→ **Task objective**
Where the string "donde" occurs in a line of the data below, that line should be copied.

------ Records shown ------

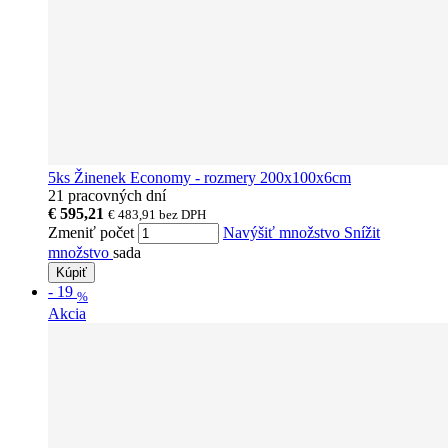
5ks Žinenek Economy - rozmery 200x100x6cm
21 pracovných dní
€ 595,21
€ 483,91
bez DPH
Zmeniť počet
Navýšiť množstvo
Snížit
množstvo
sada
Kúpiť
-
19
%
Akcia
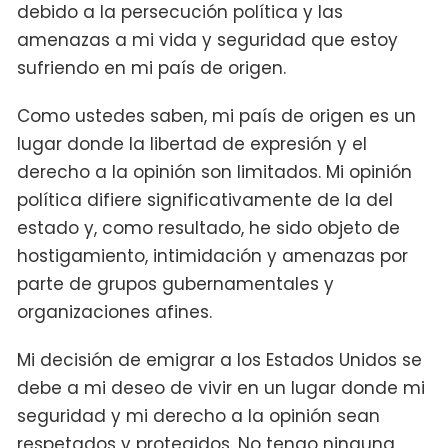
debido a la persecución política y las
amenazas a mi vida y seguridad que estoy
sufriendo en mi país de origen.
Como ustedes saben, mi país de origen es un
lugar donde la libertad de expresión y el
derecho a la opinión son limitados. Mi opinión
política difiere significativamente de la del
estado y, como resultado, he sido objeto de
hostigamiento, intimidación y amenazas por
parte de grupos gubernamentales y
organizaciones afines.
Mi decisión de emigrar a los Estados Unidos se
debe a mi deseo de vivir en un lugar donde mi
seguridad y mi derecho a la opinión sean
respetados y protegidos. No tengo ninguna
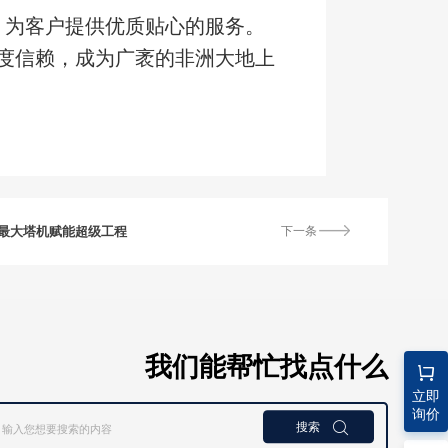
，为客户提供优质贴心的服务。
度信赖，成为广袤的非洲大地上
最大塔机赋能超级工程
下一条
我们能帮忙找点什么
立即
询价
搜索

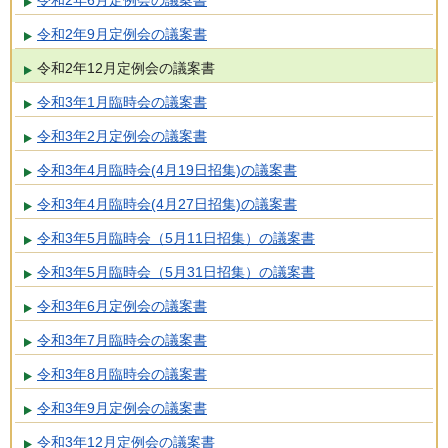
令和2年6月定例会の議案書
令和2年9月定例会の議案書
令和2年12月定例会の議案書
令和3年1月臨時会の議案書
令和3年2月定例会の議案書
令和3年4月臨時会(4月19日招集)の議案書
令和3年4月臨時会(4月27日招集)の議案書
令和3年5月臨時会（5月11日招集）の議案書
令和3年5月臨時会（5月31日招集）の議案書
令和3年6月定例会の議案書
令和3年7月臨時会の議案書
令和3年8月臨時会の議案書
令和3年9月定例会の議案書
令和3年12月定例会の議案書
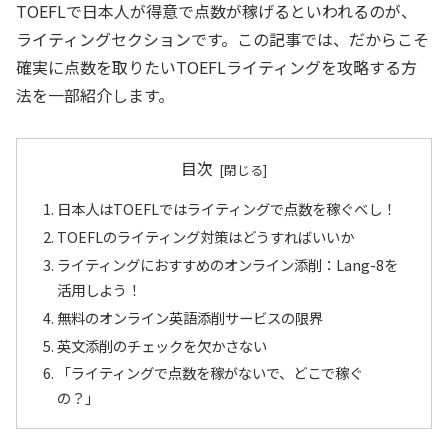
TOEFLで日本人が得意で点数が稼げるといわれるのが、
ライティングセクションです。この記事では、だからこそ
確実に点数を取りたいTOEFLライティングを攻略する方
法を一部紹介します。
目次
日本人はTOEFLではライティングで点数を稼ぐべし！
TOEFLのライティング対策はどうすればいいか
ライティングにおすすめのオンライン添削：Lang-8を
活用しよう！
無料のオンライン英語添削サービスの限界
英文添削のチェックを欠かさない
「ライティングで点数を稼がないで、どこで稼ぐ
の？」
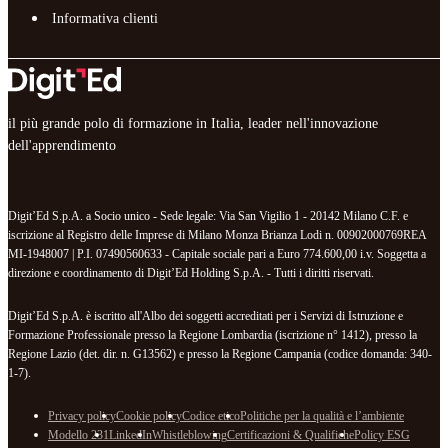
Informativa clienti
il più grande polo di formazione in Italia, leader nell'innovazione
dell'apprendimento
Digit’Ed S.p.A. a Socio unico - Sede legale: Via San Vigilio 1 - 20142 Milano C.F. e
iscrizione al Registro delle Imprese di Milano Monza Brianza Lodi n. 00902000769REA
MI-1948007 | P.I. 07490560633 - Capitale sociale pari a Euro 774.600,00 i.v. Soggetta a
direzione e coordinamento di Digit’Ed Holding S.p.A. - Tutti i diritti riservati.
Digit’Ed S.p.A. è iscritto all'Albo dei soggetti accreditati per i Servizi di Istruzione e
Formazione Professionale presso la Regione Lombardia (iscrizione n° 1412), presso la
Regione Lazio (det. dir. n. G13562) e presso la Regione Campania (codice domanda: 340-
1-7).
Privacy policy
Cookie policy
Codice etico
Politiche per la qualità e l’ambiente
Modello 231
LinkedIn
Whistleblowing
Certificazioni & Qualifiche
Policy ESG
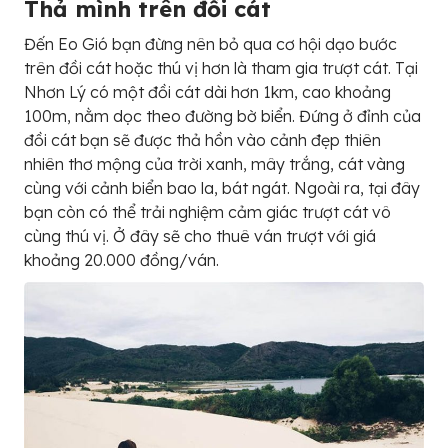
Thả mình trên đồi cát
Đến Eo Gió bạn đừng nên bỏ qua cơ hội dạo bước
trên đồi cát hoặc thú vị hơn là tham gia trượt cát. Tại
Nhơn Lý có một đồi cát dài hơn 1km, cao khoảng
100m, nằm dọc theo đường bờ biển. Đứng ở đỉnh của
đồi cát bạn sẽ được thả hồn vào cảnh đẹp thiên
nhiên thơ mộng của trời xanh, mây trắng, cát vàng
cùng với cảnh biển bao la, bát ngát. Ngoài ra, tại đây
bạn còn có thể trải nghiệm cảm giác trượt cát vô
cùng thú vị. Ở đây sẽ cho thuê ván trượt với giá
khoảng 20.000 đồng/ván.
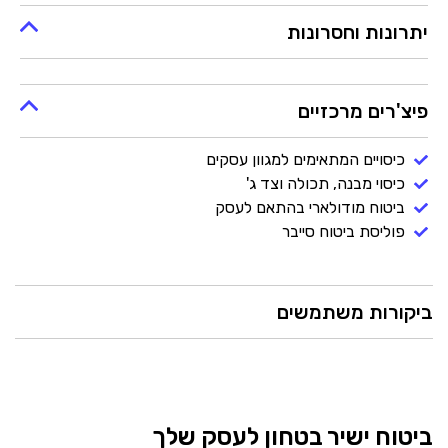
יתרונות וחסרונות
פיצ'רים מרכזיים
כיסויים המתאימים למגוון עסקים
כיסוי מבנה, תכולה וצד ג'
ביטוח מודולארי בהתאם לעסק
פוליסת ביטוח סייבר
ביקורות משתמשים
ביטוח ישיר
בטחון לעסק שלך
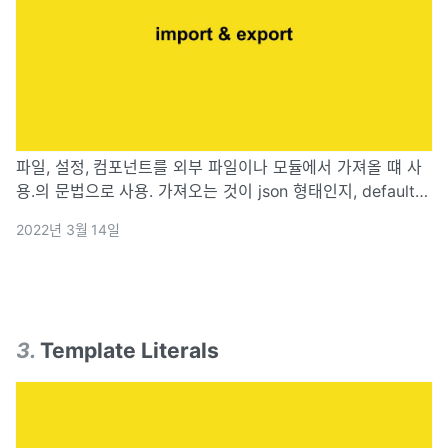
파일, 설정, 컴포넌트를 외부 파일이나 모듈에서 가져올 떄 사
용.의 문법으로 사용. 가져오는 것이 json 형태인지, default가
붙었는지 등에 따라위와 같은 형태로도 쓰임위치에 있는 모든
2022년 3월 14일
것을 갖고 올 수 있음.as 문법을 통해 이름을 임의로 설정 할
수 있음.
3
.
Template Literals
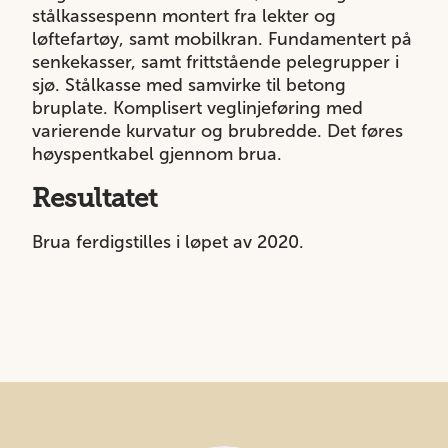
stålkassespenn montert fra lekter og
løftefartøy, samt mobilkran. Fundamentert på
senkekasser, samt frittstående pelegrupper i
sjø. Stålkasse med samvirke til betong
bruplate. Komplisert veglinjeføring med
varierende kurvatur og brubredde. Det føres
høyspentkabel gjennom brua.
Resultatet
Brua ferdigstilles i løpet av 2020.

------

→ **Your solution**
lugar donde la libertad de expresión y el
debe a mi deseo de vivir en un lugar donde mi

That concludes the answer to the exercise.